- **Brief**
Take the data below and copy exactly the lines starting at the one with "Tournament Game" and finishing at the one with "Nothing prevents claims duty obligations of", both included.

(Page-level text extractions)
=== Section Start ===

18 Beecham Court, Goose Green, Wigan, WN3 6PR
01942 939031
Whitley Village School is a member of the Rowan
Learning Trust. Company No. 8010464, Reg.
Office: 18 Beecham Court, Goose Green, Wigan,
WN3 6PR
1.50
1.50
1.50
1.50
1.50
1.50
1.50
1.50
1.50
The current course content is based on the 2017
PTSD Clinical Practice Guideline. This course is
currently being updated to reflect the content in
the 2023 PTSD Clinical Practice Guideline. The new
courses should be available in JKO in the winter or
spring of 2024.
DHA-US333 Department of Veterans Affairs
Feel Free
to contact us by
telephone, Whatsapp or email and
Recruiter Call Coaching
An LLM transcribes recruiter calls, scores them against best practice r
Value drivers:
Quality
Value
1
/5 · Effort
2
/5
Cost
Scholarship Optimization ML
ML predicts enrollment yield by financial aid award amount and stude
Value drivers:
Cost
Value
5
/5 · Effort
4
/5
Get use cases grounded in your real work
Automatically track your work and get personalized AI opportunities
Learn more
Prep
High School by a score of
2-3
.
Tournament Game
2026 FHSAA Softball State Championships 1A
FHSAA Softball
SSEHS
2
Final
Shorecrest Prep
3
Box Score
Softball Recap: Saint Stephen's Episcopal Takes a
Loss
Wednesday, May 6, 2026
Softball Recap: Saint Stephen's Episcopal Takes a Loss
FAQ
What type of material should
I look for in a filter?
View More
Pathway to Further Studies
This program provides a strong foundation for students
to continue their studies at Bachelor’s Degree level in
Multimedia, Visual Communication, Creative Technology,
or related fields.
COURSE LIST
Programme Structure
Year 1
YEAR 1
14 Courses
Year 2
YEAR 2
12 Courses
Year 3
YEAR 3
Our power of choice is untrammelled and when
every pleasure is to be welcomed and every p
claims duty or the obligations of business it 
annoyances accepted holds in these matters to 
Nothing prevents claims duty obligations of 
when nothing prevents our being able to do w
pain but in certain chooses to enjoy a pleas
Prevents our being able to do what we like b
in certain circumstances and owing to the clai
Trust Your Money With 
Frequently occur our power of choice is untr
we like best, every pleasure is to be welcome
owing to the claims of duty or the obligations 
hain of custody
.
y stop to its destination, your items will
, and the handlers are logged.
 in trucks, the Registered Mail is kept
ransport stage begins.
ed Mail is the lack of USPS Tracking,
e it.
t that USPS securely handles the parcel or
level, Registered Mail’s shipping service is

=== Section End ===

- **Final answer**
Tournament Game
2026 FHSAA Softball State Championships 1A
FHSAA Softball
SSEHS
2
Final
Shorecrest Prep
3
Box Score
Softball Recap: Saint Stephen's Episcopal Takes a
Loss
Wednesday, May 6, 2026
Softball Recap: Saint Stephen's Episcopal Takes a Loss
FAQ
What type of material should
I look for in a filter?
View More
Pathway to Further Studies
This program provides a strong foundation for students
to continue their studies at Bachelor’s Degree level in
Multimedia, Visual Communication, Creative Technology,
or related fields.
COURSE LIST
Programme Structure
Year 1
YEAR 1
14 Courses
Year 2
YEAR 2
12 Courses
Year 3
YEAR 3
Our power of choice is untrammelled and when
every pleasure is to be welcomed and every p
claims duty or the obligations of business it 
annoyances accepted holds in these matters to 
Nothing prevents claims duty obligations of 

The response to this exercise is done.